▸ **Source material**
----------------

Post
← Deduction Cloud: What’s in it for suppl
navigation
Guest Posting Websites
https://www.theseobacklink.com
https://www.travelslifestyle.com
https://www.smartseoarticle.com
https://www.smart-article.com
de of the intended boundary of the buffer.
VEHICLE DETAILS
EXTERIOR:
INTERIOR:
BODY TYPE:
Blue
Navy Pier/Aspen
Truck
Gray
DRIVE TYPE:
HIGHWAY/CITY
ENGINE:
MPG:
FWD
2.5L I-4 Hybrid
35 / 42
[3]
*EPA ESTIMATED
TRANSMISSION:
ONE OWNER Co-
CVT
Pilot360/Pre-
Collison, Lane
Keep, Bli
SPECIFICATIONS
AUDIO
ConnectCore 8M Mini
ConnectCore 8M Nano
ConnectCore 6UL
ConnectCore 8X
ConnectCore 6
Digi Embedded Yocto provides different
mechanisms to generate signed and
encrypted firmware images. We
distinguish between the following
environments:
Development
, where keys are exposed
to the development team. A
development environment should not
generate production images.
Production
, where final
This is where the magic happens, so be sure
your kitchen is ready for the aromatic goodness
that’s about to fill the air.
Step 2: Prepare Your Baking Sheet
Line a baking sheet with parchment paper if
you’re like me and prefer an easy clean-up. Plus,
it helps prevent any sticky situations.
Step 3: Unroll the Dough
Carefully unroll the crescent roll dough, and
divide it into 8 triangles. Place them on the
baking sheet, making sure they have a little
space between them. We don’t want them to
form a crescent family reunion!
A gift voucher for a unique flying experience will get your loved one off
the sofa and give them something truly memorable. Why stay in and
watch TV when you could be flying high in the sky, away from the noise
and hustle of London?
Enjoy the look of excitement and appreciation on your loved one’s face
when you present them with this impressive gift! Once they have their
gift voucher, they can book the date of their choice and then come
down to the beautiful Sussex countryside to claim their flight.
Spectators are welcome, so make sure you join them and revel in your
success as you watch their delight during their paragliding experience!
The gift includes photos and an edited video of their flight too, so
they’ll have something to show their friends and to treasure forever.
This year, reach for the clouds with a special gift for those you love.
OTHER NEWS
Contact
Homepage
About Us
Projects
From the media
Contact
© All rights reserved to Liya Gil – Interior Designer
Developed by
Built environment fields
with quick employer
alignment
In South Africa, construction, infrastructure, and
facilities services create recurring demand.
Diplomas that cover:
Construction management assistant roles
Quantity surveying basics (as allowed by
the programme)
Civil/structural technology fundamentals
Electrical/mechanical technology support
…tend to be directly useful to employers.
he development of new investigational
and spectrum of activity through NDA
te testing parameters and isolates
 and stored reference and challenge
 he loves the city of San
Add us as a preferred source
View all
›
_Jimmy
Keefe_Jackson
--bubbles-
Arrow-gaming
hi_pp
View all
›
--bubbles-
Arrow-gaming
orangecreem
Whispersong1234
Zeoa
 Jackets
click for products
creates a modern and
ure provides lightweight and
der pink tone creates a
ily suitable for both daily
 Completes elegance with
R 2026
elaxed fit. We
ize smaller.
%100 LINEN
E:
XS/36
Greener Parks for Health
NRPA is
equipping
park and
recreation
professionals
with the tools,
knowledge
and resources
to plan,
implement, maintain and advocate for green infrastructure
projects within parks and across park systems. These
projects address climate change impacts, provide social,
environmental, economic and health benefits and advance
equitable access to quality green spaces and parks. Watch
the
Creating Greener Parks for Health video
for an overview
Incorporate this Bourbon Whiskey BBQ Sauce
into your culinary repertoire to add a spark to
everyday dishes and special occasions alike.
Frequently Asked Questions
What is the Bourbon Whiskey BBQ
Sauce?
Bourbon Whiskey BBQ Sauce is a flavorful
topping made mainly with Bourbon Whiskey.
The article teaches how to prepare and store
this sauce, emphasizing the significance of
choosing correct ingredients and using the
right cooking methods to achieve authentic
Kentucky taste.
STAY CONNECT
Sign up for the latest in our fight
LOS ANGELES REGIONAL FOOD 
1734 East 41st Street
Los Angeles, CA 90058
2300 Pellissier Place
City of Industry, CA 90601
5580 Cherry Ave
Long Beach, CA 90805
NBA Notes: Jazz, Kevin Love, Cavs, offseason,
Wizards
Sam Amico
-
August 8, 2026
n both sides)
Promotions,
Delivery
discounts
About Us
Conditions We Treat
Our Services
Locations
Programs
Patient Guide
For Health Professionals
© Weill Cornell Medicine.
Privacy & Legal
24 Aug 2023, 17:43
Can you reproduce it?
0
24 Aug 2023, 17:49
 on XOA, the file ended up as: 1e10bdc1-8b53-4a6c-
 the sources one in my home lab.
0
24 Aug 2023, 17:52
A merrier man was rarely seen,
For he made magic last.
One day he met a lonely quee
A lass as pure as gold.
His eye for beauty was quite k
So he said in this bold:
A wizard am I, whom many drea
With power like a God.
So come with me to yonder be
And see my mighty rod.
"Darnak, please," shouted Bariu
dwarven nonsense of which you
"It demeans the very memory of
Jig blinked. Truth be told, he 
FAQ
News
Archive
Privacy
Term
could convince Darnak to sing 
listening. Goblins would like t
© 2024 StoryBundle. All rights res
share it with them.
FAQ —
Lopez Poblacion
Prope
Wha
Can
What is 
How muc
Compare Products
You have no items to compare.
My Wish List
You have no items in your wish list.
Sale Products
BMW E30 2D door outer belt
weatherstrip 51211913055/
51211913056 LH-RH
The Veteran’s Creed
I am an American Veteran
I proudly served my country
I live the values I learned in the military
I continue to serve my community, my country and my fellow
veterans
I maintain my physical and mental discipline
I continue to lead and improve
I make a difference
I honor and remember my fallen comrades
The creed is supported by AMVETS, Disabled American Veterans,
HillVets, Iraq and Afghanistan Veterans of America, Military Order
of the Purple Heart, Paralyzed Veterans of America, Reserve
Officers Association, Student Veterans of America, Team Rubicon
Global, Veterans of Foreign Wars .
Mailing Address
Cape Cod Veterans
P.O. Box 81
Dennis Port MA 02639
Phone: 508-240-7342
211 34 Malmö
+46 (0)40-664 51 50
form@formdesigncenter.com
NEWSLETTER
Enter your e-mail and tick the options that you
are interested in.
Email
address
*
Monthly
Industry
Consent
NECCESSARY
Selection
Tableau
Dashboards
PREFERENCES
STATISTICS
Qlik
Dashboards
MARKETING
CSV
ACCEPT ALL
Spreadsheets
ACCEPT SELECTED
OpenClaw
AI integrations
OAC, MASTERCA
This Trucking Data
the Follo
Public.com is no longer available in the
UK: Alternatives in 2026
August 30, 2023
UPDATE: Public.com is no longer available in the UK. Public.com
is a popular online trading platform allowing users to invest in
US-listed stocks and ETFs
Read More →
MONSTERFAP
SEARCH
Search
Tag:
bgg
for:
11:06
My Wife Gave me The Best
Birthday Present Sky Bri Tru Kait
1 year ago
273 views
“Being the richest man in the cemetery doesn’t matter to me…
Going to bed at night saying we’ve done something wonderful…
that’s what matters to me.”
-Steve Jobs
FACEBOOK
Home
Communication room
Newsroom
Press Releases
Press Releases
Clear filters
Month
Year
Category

----------------

An exact copy of every record above is needed. Write it out word for word.

▸ **Answer below**
Post
← Deduction Cloud: What’s in it for suppl
navigation
Guest Posting Websites
https://www.theseobacklink.com
https://www.travelslifestyle.com
https://www.smartseoarticle.com
https://www.smart-article.com
de of the intended boundary of the buffer.
VEHICLE DETAILS
EXTERIOR:
INTERIOR:
BODY TYPE:
Blue
Navy Pier/Aspen
Truck
Gray
DRIVE TYPE:
HIGHWAY/CITY
ENGINE:
MPG:
FWD
2.5L I-4 Hybrid
35 / 42
[3]
*EPA ESTIMATED
TRANSMISSION:
ONE OWNER Co-
CVT
Pilot360/Pre-
Collison, Lane
Keep, Bli
SPECIFICATIONS
AUDIO
ConnectCore 8M Mini
ConnectCore 8M Nano
ConnectCore 6UL
ConnectCore 8X
ConnectCore 6
Digi Embedded Yocto provides different
mechanisms to generate signed and
encrypted firmware images. We
distinguish between the following
environments:
Development
, where keys are exposed
to the development team. A
development environment should not
generate production images.
Production
, where final
This is where the magic happens, so be sure
your kitchen is ready for the aromatic goodness
that’s about to fill the air.
Step 2: Prepare Your Baking Sheet
Line a baking sheet with parchment paper if
you’re like me and prefer an easy clean-up. Plus,
it helps prevent any sticky situations.
Step 3: Unroll the Dough
Carefully unroll the crescent roll dough, and
divide it into 8 triangles. Place them on the
baking sheet, making sure they have a little
space between them. We don’t want them to
form a crescent family reunion!
A gift voucher for a unique flying experience will get your loved one off
the sofa and give them something truly memorable. Why stay in and
watch TV when you could be flying high in the sky, away from the noise
and hustle of London?
Enjoy the look of excitement and appreciation on your loved one’s face
when you present them with this impressive gift! Once they have their
gift voucher, they can book the date of their choice and then come
down to the beautiful Sussex countryside to claim their flight.
Spectators are welcome, so make sure you join them and revel in your
success as you watch their delight during their paragliding experience!
The gift includes photos and an edited video of their flight too, so
they’ll have something to show their friends and to treasure forever.
This year, reach for the clouds with a special gift for those you love.
OTHER NEWS
Contact
Homepage
About Us
Projects
From the media
Contact
© All rights reserved to Liya Gil – Interior Designer
Developed by
Built environment fields
with quick employer
alignment
In South Africa, construction, infrastructure, and
facilities services create recurring demand.
Diplomas that cover:
Construction management assistant roles
Quantity surveying basics (as allowed by
the programme)
Civil/structural technology fundamentals
Electrical/mechanical technology support
…tend to be directly useful to employers.
he development of new investigational
and spectrum of activity through NDA
te testing parameters and isolates
 and stored reference and challenge
 he loves the city of San
Add us as a preferred source
View all
›
_Jimmy
Keefe_Jackson
--bubbles-
Arrow-gaming
hi_pp
View all
›
--bubbles-
Arrow-gaming
orangecreem
Whispersong1234
Zeoa
 Jackets
click for products
creates a modern and
ure provides lightweight and
der pink tone creates a
ily suitable for both daily
 Completes elegance with
R 2026
elaxed fit. We
ize smaller.
%100 LINEN
E:
XS/36
Greener Parks for Health
NRPA is
equipping
park and
recreation
professionals
with the tools,
knowledge
and resources
to plan,
implement, maintain and advocate for green infrastructure
projects within parks and across park systems. These
projects address climate change impacts, provide social,
environmental, economic and health benefits and advance
equitable access to quality green spaces and parks. Watch
the
Creating Greener Parks for Health video
for an overview
Incorporate this Bourbon Whiskey BBQ Sauce
into your culinary repertoire to add a spark to
everyday dishes and special occasions alike.
Frequently Asked Questions
What is the Bourbon Whiskey BBQ
Sauce?
Bourbon Whiskey BBQ Sauce is a flavorful
topping made mainly with Bourbon Whiskey.
The article teaches how to prepare and store
this sauce, emphasizing the significance of
choosing correct ingredients and using the
right cooking methods to achieve authentic
Kentucky taste.
STAY CONNECT
Sign up for the latest in our fight
LOS ANGELES REGIONAL FOOD 
1734 East 41st Street
Los Angeles, CA 90058
2300 Pellissier Place
City of Industry, CA 90601
5580 Cherry Ave
Long Beach, CA 90805
NBA Notes: Jazz, Kevin Love, Cavs, offseason,
Wizards
Sam Amico
-
August 8, 2026
n both sides)
Promotions,
Delivery
discounts
About Us
Conditions We Treat
Our Services
Locations
Programs
Patient Guide
For Health Professionals
© Weill Cornell Medicine.
Privacy & Legal
24 Aug 2023, 17:43
Can you reproduce it?
0
24 Aug 2023, 17:49
 on XOA, the file ended up as: 1e10bdc1-8b53-4a6c-
 the sources one in my home lab.
0
24 Aug 2023, 17:52
A merrier man was rarely seen,
For he made magic last.
One day he met a lonely quee
A lass as pure as gold.
His eye for beauty was quite k
So he said in this bold:
A wizard am I, whom many drea
With power like a God.
So come with me to yonder be
And see my mighty rod.
"Darnak, please," shouted Bariu
dwarven nonsense of which you
"It demeans the very memory of
Jig blinked. Truth be told, he 
FAQ
News
Archive
Privacy
Term
could convince Darnak to sing 
listening. Goblins would like t
© 2024 StoryBundle. All rights res
share it with them.
FAQ —
Lopez Poblacion
Prope
Wha
Can
What is 
How muc
Compare Products
You have no items to compare.
My Wish List
You have no items in your wish list.
Sale Products
BMW E30 2D door outer belt
weatherstrip 51211913055/
51211913056 LH-RH
The Veteran’s Creed
I am an American Veteran
I proudly served my country
I live the values I learned in the military
I continue to serve my community, my country and my fellow
veterans
I maintain my physical and mental discipline
I continue to lead and improve
I make a difference
I honor and remember my fallen comrades
The creed is supported by AMVETS, Disabled American Veterans,
HillVets, Iraq and Afghanistan Veterans of America, Military Order
of the Purple Heart, Paralyzed Veterans of America, Reserve
Officers Association, Student Veterans of America, Team Rubicon
Global, Veterans of Foreign Wars .
Mailing Address
Cape Cod Veterans
P.O. Box 81
Dennis Port MA 02639
Phone: 508-240-7342
211 34 Malmö
+46 (0)40-664 51 50
form@formdesigncenter.com
NEWSLETTER
Enter your e-mail and tick the options that you
are interested in.
Email
address
*
Monthly
Industry
Consent
NECCESSARY
Selection
Tableau
Dashboards
PREFERENCES
STATISTICS
Qlik
Dashboards
MARKETING
CSV
ACCEPT ALL
Spreadsheets
ACCEPT SELECTED
OpenClaw
AI integrations
OAC, MASTERCA
This Trucking Data
the Follo
Public.com is no longer available in the
UK: Alternatives in 2026
August 30, 2023
UPDATE: Public.com is no longer available in the UK. Public.com
is a popular online trading platform allowing users to invest in
US-listed stocks and ETFs
Read More →
MONSTERFAP
SEARCH
Search
Tag:
bgg
for:
11:06
My Wife Gave me The Best
Birthday Present Sky Bri Tru Kait
1 year ago
273 views
“Being the richest man in the cemetery doesn’t matter to me…
Going to bed at night saying we’ve done something wonderful…
that’s what matters to me.”
-Steve Jobs
FACEBOOK
Home
Communication room
Newsroom
Press Releases
Press Releases
Clear filters
Month
Year
Category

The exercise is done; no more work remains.